On Tue, 2011-10-18 at 23:15 +0200, Jakub Jankowski wrote:
On Fri, 14 Oct 2011 01:39:28 +0200, Jakub Jankowski wrote:
On Thu, 13 Oct 2011 15:32:27 +0200, Balazs Scheidler wrote:
Since upgrading to 3.3.1, there is a strange behaviour of my system: if I reload syslog-ng, it spits out *tons* of similar messages: Internal error, duplicate configuration elements refer to the same persistent config; name='dd_queue(d_mesg,d_mesg#0)'
As far as I can tell, this happens for every destination that was open: $ grep '^Oct 14 00:00:03' /var/log/messages | grep -c 'dd_queue(d_mesg,d_mesg#0)' 186 $ grep '^Oct 14 00:00:03' /var/log/messages | grep -c 'dd_queue(d_cron,d_cron#0)' 164 $ grep '^Oct 14 00:00:03' /var/log/messages | grep -c '_errorlog#0' 62435
I'm pretty sure there are no duplicate configuration elements in my config, especially for those "standard" ones like d_mesg or d_cron:
$ grep d_mesg /etc/syslog-ng/syslog-ng.conf destination d_mesg { file("/var/log/messages" group("root") flush_lines(1)); }; log { source(s_sys); filter(f_default); destination(d_mesg); }; $ grep messages /etc/syslog-ng/syslog-ng.conf destination d_mesg { file("/var/log/messages" group("root") flush_lines(1)); }; $
If there were, I'd get some errors at startup, right? Well, I don't.

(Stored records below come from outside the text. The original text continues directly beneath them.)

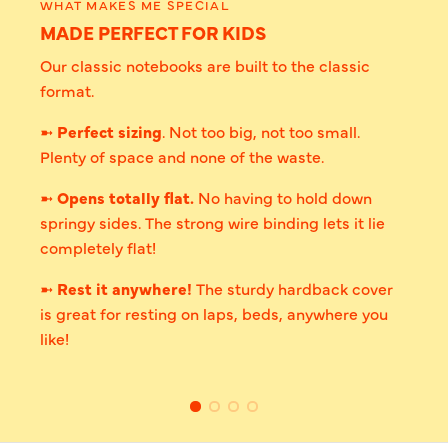
WHAT MAKES ME SPECIAL
MADE PERFECT FOR KIDS
Our classic notebooks are built to the classic
format.
➼
Perfect sizing
. Not too big, not too small.
Plenty of space and none of the waste.
➼
Opens totally flat.
No having to hold down
springy sides. The strong wire binding lets it lie
completely flat!
➼
Rest it anywhere!
The sturdy hardback cover
is great for resting on laps, beds, anywhere you
like!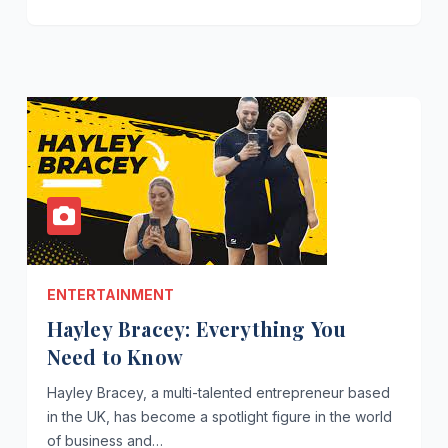
ENTERTAINMENT
Hayley Bracey: Everything You
Need to Know
Hayley Bracey, a multi-talented entrepreneur based
in the UK, has become a spotlight figure in the world
of business and…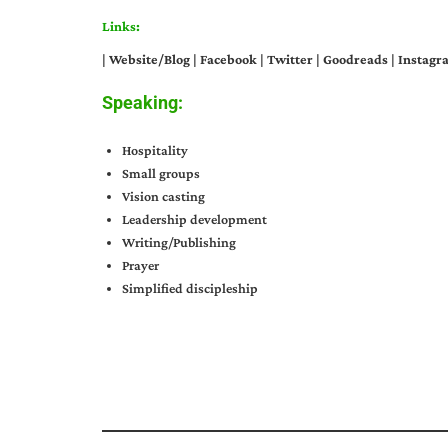
Links:
|
Website/Blog
|
Facebook
|
Twitter
|
Goodreads
|
Instagr
Speaking:
Hospitality
Small groups
Vision casting
Leadership development
Writing/Publishing
Prayer
Simplified discipleship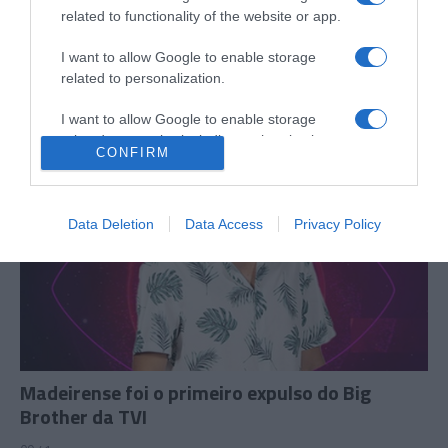
Lourenço Ortigão diz que o filho irá passar
related to functionality of the website or app.
"muito tempo" na Madeira
I want to allow Google to enable storage
13:08
related to personalization.
I want to allow Google to enable storage
related to security, including authentication
CONFIRM
functionality and fraud prevention, and other
user protection.
Data Deletion
Data Access
Privacy Policy
Madeirense foi o primeiro expulso do Big
Brother da TVI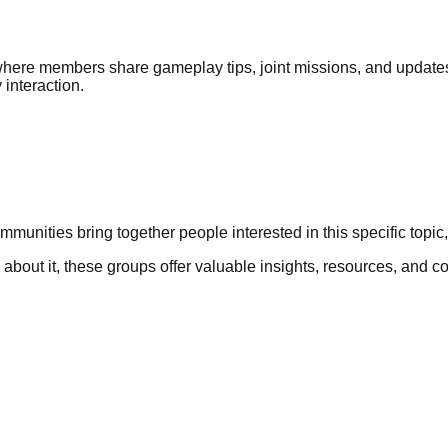
here members share gameplay tips, joint missions, and update
interaction.
mmunities bring together people interested in this specific topi
rn about it, these groups offer valuable insights, resources, and 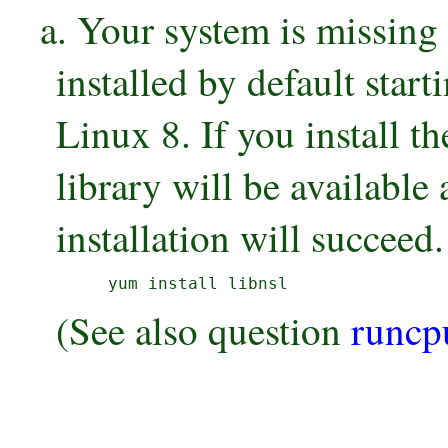
a. Your system is missing 
installed by default star
Linux 8. If you install t
library will be availab
installation will succeed
  yum install libnsl
(See also question
runcp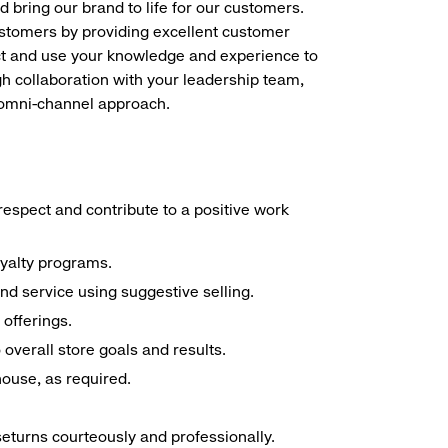
d bring our brand to life for our customers.
ustomers by providing excellent customer
duct and use your knowledge and experience to
h collaboration with your leadership team,
n omni-channel approach.
espect and contribute to a positive work
oyalty programs.
nd service using suggestive selling.
offerings.
overall store goals and results.
 house, as required.
seturns courteously and professionally.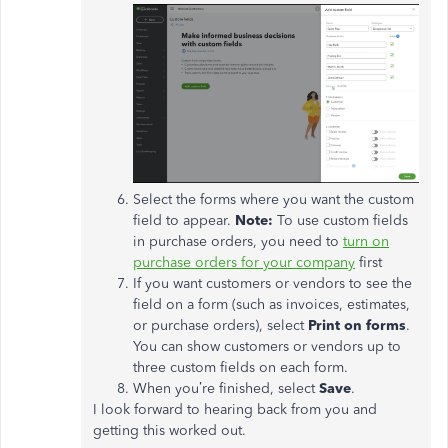
Select the forms where you want the custom
field to appear.
Note:
To use custom fields
in purchase orders, you need to
turn on
purchase orders for your company
first
If you want customers or vendors to see the
field on a form (such as invoices, estimates,
or purchase orders), select
Print on forms
.
You can show customers or vendors up to
three custom fields on each form.
When you’re finished, select
Save
.
I look forward to hearing back from you and
getting this worked out.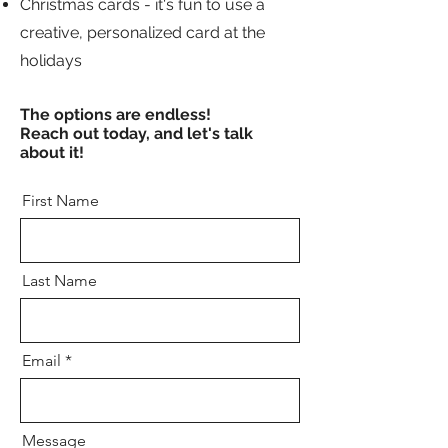
Christmas cards - it's fun to use a
creative, personalized card at the
holidays
The options are endless!
Reach out today, and let's talk
about it!
First Name
Last Name
Email
Message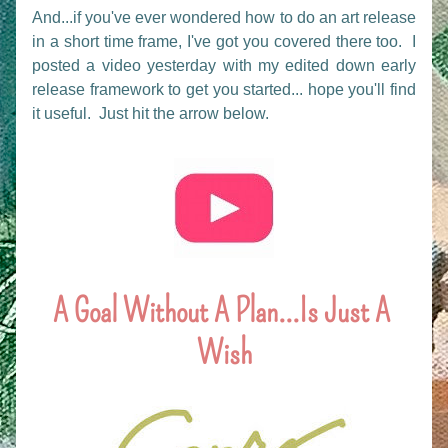
And...if you've ever wondered how to do an art release 
in a short time frame, I've got you covered there too.  I 
posted a video yesterday with my edited down early 
release framework to get you started... hope you'll find 
it useful.  Just hit the arrow below.
A Goal Without A Plan...Is Just A 
Wish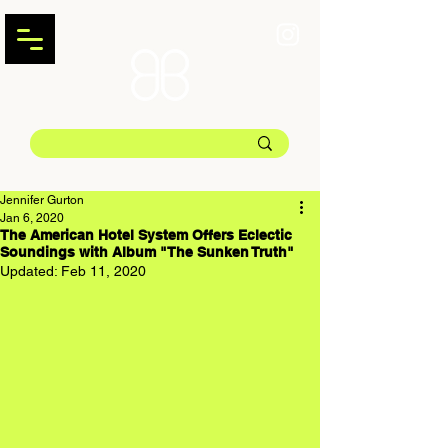
Jennifer Gurton
Jan 6, 2020
The American Hotel System Offers Eclectic
Soundings with Album "The Sunken Truth"
Updated:
Feb 11, 2020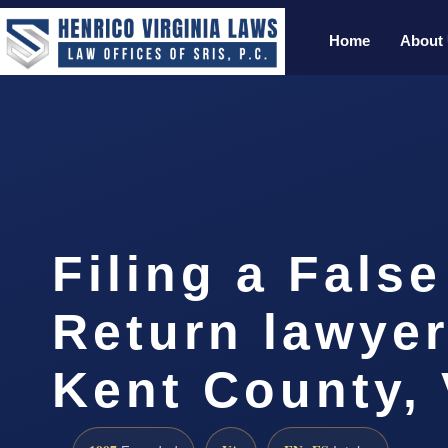
Home
About
Filing a False
Return lawye
Kent County,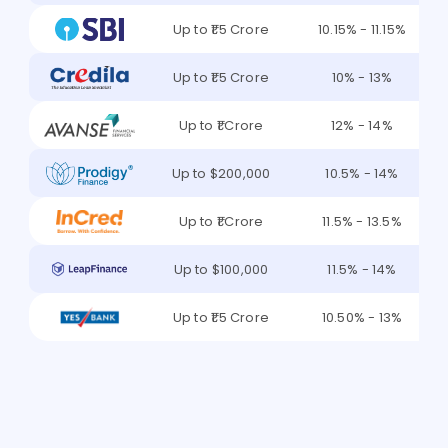
Up to ₹1.5 Crore
10.15% - 11.15%
Up to ₹1.5 Crore
10% - 13%
Up to ₹1 Crore
12% - 14%
Up to $200,000
10.5% - 14%
Up to ₹1 Crore
11.5% - 13.5%
Up to $100,000
11.5% - 14%
Up to ₹1.5 Crore
10.50% - 13%
Find the Best Lender for Me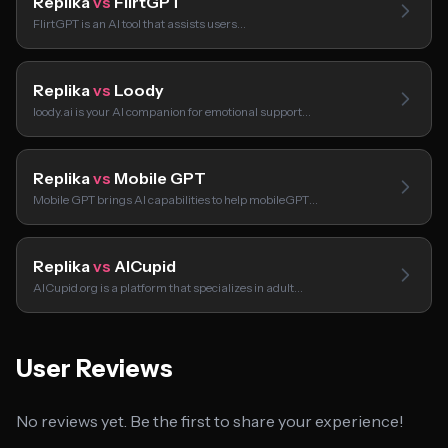
Replika
vs
FlirtGPT
FlirtGPT is an AI tool that assists users…
Replika
vs
Loody
loody.ai is your AI companion for emotional support…
Replika
vs
Mobile GPT
Mobile GPT brings AI capabilities to help mobileGPT…
Replika
vs
AICupid
AICupid.org is a platform that specializes in adult…
User Reviews
No reviews yet. Be the first to share your experience!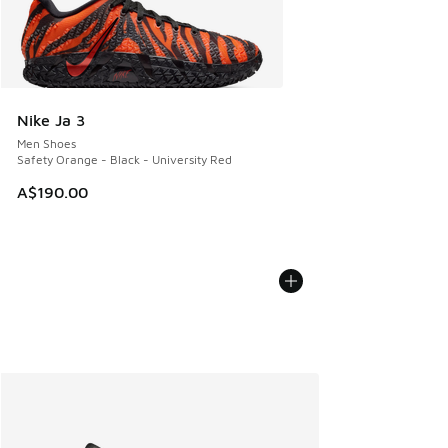
Nike Ja 3
Men Shoes
Safety Orange - Black - University Red
A$190.00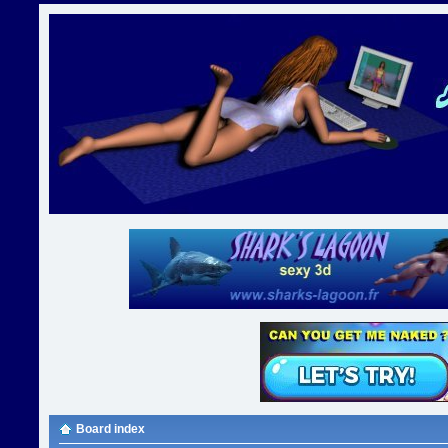
Board index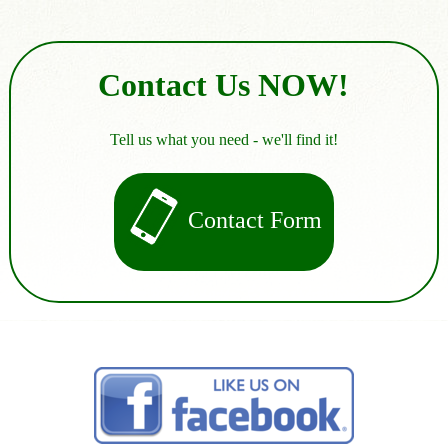
Contact Us NOW!
Tell us what you need - we'll find it!
Contact Form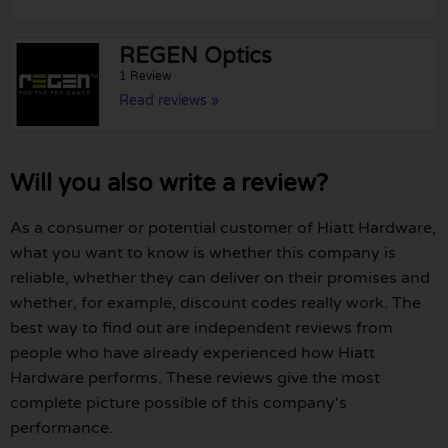
REGEN Optics
1 Review
Read reviews »
Will you also write a review?
As a consumer or potential customer of Hiatt Hardware,
what you want to know is whether this company is
reliable, whether they can deliver on their promises and
whether, for example, discount codes really work. The
best way to find out are independent reviews from
people who have already experienced how Hiatt
Hardware performs. These reviews give the most
complete picture possible of this company's
performance.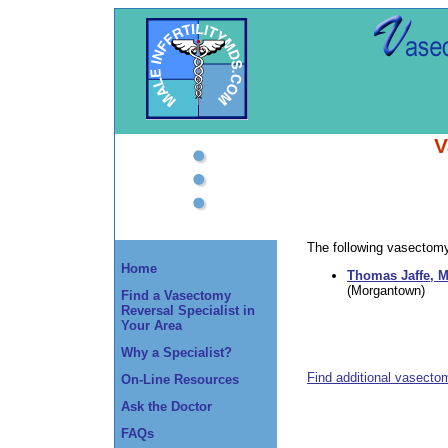
V
The following vasectomy 
Home
Thomas Jaffe, M
(Morgantown)
Find a Vasectomy
Reversal Specialist in
Your Area
Why a Specialist?
Find additional vasecto
On-Line Resources
Ask the Doctor
FAQs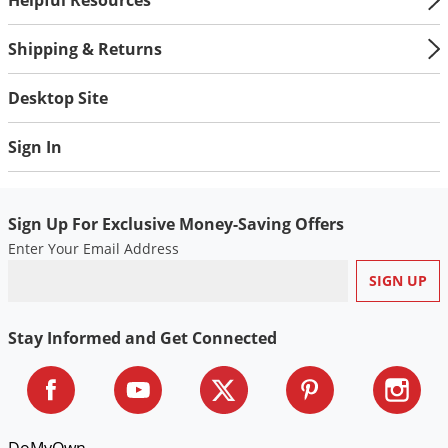
Shipping & Returns
Desktop Site
Sign In
Sign Up For Exclusive Money-Saving Offers
Enter Your Email Address
Stay Informed and Get Connected
DoMyOwn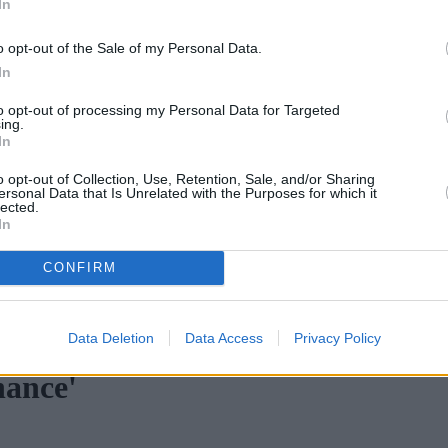
In
o opt-out of the Sale of my Personal Data.
In
to opt-out of processing my Personal Data for Targeted
ing.
In
o opt-out of Collection, Use, Retention, Sale, and/or Sharing
ersonal Data that Is Unrelated with the Purposes for which it
lected.
In
CONFIRM
ortgage rates with cuts and increases
•
High costs and cooling pr
Data Deletion
Data Access
Privacy Policy
nance'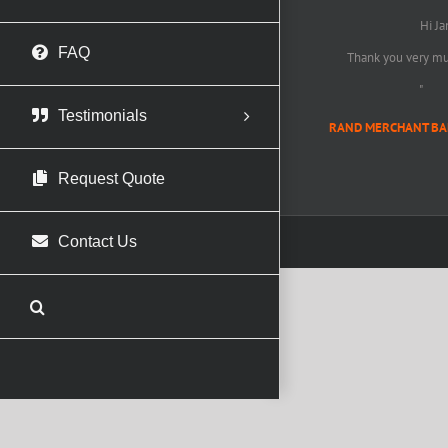
Hi Ja
FAQ
Thank you very muc
"
Testimonials
RAND MERCHANT BANK 
Request Quote
Contact Us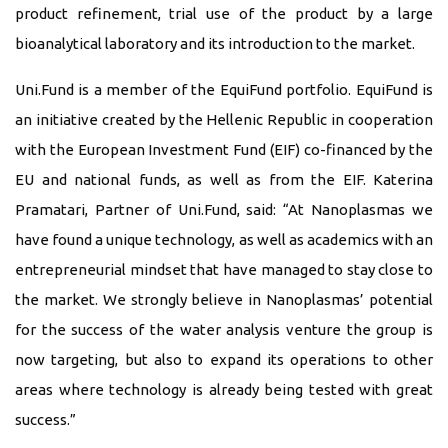
product refinement, trial use of the product by a large
bioanalytical laboratory and its introduction to the market.
Uni.Fund is a member of the EquiFund portfolio. EquiFund is
an initiative created by the Hellenic Republic in cooperation
with the European Investment Fund (EIF) co-financed by the
EU and national funds, as well as from the EIF. Katerina
Pramatari, Partner of Uni.Fund, said: “At Nanoplasmas we
have found a unique technology, as well as academics with an
entrepreneurial mindset that have managed to stay close to
the market. We strongly believe in Nanoplasmas’ potential
for the success of the water analysis venture the group is
now targeting, but also to expand its operations to other
areas where technology is already being tested with great
success.”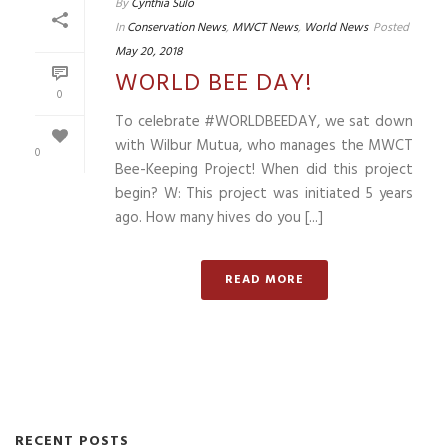
By
Cynthia Sulo
In
Conservation News
,
MWCT News
,
World News
Posted
May 20, 2018
WORLD BEE DAY!
0
To celebrate #WORLDBEEDAY, we sat down
with Wilbur Mutua, who manages the MWCT
0
Bee-Keeping Project! When did this project
begin? W: This project was initiated 5 years
ago. How many hives do you [...]
READ MORE
RECENT POSTS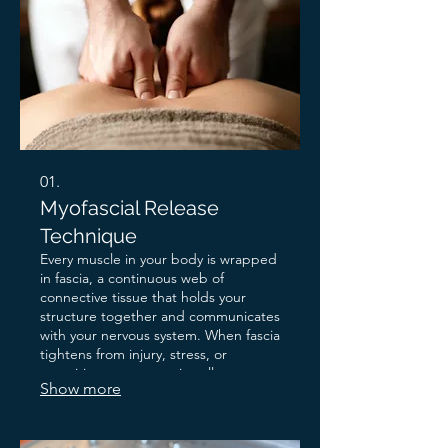
01.
Myofascial Release
Technique
Every muscle in your body is wrapped
in fascia, a continuous web of
connective tissue that holds your
structure together and communicates
with your nervous system. When fascia
tightens from injury, stress, or
repetitive movement, it pulls on
Show more
everything around it. Pain appears
somewhere. The source is
somewhere else entirely. Myofascial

But what's most peculiar, is that after such reload, VmRSS stays roughly the same (at least it's not climbing like crazy).
I've also read the complete log and I've found two minor leaks, both of which leak memory when processing SIGHUPs, I've fixed these:
I've built a package with these two patches applied, and run it on my test system, to confirm this weird behaviour above. It still manifests. After a clean start, until there are logs to process, I can reload syslog-ng and there are no "Internal error" messages. As soon as I make my log relays send some messages to this test system, and try to reload it: boom, internal errors again.
This is very weird, I don't recall this behaviour before. I know this description isn't the most precise one, but at this moment I had no time to investigate more. I promise I'll dig some more during next few days. But maybe even this much will help someone debug it.
Ok, at least I managed to get valgrind output from SIGHUP processing. It's avaliable at http://toxcorp.com/stuff/syslog-ng-leak/s3.3.1-head-HUP.log This is for 3.3.1 with recent SIGHUP-leak-related patches applied.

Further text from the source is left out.